Problem details » Count the lines in the following data that include "boxes". Please write only the number.

======== Task inputs ========

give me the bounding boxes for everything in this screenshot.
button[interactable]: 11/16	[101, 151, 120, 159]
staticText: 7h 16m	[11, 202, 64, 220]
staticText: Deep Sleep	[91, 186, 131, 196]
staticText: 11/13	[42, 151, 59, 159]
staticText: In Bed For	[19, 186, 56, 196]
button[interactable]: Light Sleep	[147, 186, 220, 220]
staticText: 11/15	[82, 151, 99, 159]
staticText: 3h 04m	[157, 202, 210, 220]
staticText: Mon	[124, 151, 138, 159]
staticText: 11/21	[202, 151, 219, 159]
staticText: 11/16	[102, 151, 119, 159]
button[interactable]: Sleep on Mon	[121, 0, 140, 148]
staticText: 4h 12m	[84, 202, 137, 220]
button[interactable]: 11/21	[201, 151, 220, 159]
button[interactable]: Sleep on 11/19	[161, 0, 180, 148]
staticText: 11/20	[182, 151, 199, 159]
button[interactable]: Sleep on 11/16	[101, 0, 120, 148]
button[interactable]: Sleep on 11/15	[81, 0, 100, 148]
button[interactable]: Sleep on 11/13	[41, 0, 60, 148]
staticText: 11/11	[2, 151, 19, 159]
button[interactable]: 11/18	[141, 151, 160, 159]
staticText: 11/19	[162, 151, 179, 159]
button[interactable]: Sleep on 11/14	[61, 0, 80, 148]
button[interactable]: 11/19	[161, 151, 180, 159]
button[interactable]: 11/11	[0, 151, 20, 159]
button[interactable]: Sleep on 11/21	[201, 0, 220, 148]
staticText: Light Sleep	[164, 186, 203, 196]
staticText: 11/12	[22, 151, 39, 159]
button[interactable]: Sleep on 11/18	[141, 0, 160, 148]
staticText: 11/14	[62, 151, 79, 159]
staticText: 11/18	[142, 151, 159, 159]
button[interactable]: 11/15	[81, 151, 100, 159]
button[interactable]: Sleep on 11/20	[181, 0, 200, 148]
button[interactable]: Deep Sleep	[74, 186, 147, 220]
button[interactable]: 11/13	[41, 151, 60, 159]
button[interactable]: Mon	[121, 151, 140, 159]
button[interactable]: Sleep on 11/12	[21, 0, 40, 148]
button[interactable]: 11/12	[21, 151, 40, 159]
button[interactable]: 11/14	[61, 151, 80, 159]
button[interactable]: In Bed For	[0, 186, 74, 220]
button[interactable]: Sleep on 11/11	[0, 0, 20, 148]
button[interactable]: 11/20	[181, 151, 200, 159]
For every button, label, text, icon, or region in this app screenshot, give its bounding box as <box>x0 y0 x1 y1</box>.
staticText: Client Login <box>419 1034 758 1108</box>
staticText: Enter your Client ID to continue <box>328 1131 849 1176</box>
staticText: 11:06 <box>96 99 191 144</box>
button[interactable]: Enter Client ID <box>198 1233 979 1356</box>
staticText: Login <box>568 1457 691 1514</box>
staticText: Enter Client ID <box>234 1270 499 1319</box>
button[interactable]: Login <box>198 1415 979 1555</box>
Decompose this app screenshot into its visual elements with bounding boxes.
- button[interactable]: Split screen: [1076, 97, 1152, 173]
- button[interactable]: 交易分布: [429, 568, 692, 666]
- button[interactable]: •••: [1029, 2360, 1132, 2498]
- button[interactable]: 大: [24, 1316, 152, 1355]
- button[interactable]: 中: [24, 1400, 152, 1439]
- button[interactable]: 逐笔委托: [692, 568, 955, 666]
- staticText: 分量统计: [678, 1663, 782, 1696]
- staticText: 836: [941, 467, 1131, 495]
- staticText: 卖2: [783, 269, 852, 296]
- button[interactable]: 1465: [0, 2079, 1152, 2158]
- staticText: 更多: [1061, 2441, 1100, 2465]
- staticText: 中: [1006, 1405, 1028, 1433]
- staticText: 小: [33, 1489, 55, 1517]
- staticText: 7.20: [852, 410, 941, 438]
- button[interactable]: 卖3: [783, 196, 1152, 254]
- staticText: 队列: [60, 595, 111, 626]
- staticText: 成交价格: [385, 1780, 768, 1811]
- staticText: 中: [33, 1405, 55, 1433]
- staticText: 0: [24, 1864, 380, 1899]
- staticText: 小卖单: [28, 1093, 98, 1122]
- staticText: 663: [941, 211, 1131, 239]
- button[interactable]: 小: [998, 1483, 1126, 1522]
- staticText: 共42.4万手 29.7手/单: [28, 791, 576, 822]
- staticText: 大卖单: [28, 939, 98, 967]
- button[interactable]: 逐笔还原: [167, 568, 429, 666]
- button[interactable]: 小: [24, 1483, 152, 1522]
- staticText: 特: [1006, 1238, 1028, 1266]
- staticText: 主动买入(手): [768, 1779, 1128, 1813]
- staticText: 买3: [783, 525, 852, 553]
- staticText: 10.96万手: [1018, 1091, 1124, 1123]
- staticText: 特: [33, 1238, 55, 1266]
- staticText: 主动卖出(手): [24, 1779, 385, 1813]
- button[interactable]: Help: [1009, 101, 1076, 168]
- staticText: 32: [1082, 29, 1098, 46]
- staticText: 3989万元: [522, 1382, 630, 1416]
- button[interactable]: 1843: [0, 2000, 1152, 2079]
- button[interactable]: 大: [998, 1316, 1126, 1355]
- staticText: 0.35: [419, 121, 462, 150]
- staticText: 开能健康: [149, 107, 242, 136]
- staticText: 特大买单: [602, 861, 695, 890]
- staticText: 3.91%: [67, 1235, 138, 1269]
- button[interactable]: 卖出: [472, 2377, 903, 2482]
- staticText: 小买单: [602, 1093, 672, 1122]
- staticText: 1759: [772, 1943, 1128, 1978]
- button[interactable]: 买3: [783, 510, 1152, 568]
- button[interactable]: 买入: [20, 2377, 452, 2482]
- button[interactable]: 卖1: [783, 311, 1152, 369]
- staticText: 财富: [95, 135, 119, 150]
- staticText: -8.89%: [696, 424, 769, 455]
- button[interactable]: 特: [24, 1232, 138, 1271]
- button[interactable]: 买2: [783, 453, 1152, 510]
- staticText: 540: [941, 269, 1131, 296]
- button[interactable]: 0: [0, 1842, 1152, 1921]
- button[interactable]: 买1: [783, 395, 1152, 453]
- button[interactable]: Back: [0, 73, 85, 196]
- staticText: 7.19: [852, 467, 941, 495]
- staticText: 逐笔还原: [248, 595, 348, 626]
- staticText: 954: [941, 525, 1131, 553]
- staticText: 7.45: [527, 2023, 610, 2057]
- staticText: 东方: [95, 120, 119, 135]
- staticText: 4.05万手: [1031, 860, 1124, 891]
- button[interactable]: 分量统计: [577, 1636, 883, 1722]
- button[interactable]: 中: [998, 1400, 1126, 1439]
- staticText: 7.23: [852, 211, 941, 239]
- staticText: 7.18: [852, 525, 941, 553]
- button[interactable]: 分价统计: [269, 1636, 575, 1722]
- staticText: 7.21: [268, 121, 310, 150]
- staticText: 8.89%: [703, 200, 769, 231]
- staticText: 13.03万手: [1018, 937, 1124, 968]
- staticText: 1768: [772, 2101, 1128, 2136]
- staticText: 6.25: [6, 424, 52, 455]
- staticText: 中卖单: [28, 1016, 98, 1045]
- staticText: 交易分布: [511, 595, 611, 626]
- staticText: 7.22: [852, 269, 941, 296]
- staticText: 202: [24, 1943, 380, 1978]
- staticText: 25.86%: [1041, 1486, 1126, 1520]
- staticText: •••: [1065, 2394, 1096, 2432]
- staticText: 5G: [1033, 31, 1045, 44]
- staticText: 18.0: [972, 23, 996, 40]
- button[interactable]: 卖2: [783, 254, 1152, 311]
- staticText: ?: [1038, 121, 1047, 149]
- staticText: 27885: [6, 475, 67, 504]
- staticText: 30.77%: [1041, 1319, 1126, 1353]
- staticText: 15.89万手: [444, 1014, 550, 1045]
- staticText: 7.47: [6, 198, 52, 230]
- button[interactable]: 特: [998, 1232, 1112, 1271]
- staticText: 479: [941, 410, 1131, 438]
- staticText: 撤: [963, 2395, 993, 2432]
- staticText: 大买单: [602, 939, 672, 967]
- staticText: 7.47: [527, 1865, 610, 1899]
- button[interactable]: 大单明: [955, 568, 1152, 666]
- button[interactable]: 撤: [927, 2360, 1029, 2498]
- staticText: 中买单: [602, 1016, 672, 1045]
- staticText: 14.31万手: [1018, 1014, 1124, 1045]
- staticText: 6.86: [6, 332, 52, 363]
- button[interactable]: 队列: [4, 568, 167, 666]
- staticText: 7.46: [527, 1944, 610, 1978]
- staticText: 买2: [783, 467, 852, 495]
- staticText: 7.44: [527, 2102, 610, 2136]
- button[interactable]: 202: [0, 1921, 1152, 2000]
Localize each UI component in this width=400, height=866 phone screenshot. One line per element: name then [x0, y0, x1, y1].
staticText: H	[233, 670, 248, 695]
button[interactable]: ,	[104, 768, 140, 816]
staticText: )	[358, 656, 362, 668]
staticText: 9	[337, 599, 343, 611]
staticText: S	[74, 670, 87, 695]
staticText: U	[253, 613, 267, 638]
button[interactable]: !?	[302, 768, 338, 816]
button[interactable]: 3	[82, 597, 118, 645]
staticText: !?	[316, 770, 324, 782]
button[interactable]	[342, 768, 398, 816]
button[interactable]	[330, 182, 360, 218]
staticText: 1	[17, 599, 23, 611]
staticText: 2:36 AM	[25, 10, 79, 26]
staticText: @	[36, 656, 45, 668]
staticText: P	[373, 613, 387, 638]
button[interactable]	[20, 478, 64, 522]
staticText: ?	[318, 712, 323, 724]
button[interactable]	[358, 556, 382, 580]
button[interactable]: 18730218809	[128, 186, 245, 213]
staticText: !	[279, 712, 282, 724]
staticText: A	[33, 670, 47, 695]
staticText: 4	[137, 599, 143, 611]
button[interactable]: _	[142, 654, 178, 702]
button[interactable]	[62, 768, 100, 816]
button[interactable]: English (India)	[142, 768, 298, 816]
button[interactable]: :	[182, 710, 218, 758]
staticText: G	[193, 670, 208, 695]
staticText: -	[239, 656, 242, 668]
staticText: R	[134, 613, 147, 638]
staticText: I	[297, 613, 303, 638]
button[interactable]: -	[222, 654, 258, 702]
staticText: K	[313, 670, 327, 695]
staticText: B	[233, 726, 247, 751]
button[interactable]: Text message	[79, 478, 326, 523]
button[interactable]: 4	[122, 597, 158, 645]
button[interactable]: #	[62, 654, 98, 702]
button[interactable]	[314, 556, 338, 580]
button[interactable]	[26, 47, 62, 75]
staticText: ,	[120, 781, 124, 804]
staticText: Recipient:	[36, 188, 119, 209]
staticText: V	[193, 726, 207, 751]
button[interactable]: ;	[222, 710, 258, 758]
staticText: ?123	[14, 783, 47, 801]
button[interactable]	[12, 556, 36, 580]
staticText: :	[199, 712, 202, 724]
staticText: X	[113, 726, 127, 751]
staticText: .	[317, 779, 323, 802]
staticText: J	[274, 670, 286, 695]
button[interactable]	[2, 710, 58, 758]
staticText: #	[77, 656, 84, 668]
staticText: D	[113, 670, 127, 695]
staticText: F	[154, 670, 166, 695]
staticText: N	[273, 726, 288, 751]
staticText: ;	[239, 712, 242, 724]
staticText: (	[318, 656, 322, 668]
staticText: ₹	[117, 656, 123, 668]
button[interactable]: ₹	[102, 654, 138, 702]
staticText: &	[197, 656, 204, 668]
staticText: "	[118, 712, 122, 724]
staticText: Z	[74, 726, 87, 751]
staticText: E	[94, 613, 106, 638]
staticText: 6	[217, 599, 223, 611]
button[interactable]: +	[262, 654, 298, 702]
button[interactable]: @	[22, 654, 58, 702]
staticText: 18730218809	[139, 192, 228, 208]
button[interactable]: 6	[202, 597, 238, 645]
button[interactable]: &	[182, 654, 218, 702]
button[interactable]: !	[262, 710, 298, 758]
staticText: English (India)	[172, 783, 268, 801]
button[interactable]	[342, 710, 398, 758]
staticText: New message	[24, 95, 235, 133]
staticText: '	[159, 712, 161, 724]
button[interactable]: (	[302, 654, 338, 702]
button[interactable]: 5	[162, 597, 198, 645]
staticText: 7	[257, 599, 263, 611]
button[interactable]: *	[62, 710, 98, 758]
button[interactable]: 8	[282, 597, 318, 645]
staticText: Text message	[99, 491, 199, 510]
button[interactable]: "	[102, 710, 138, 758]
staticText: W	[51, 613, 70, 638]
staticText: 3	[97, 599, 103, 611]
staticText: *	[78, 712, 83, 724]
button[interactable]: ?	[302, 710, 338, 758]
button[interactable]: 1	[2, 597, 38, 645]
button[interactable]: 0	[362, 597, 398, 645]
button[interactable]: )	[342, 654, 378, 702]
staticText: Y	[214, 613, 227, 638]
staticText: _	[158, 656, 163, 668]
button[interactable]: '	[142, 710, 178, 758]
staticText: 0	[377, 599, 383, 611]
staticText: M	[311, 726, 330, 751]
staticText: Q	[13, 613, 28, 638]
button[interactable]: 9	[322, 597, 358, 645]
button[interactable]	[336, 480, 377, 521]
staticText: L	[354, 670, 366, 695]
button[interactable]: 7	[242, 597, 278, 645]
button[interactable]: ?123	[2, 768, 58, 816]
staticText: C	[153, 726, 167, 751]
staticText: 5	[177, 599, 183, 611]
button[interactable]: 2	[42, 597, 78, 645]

========

Solution for this exercise » 2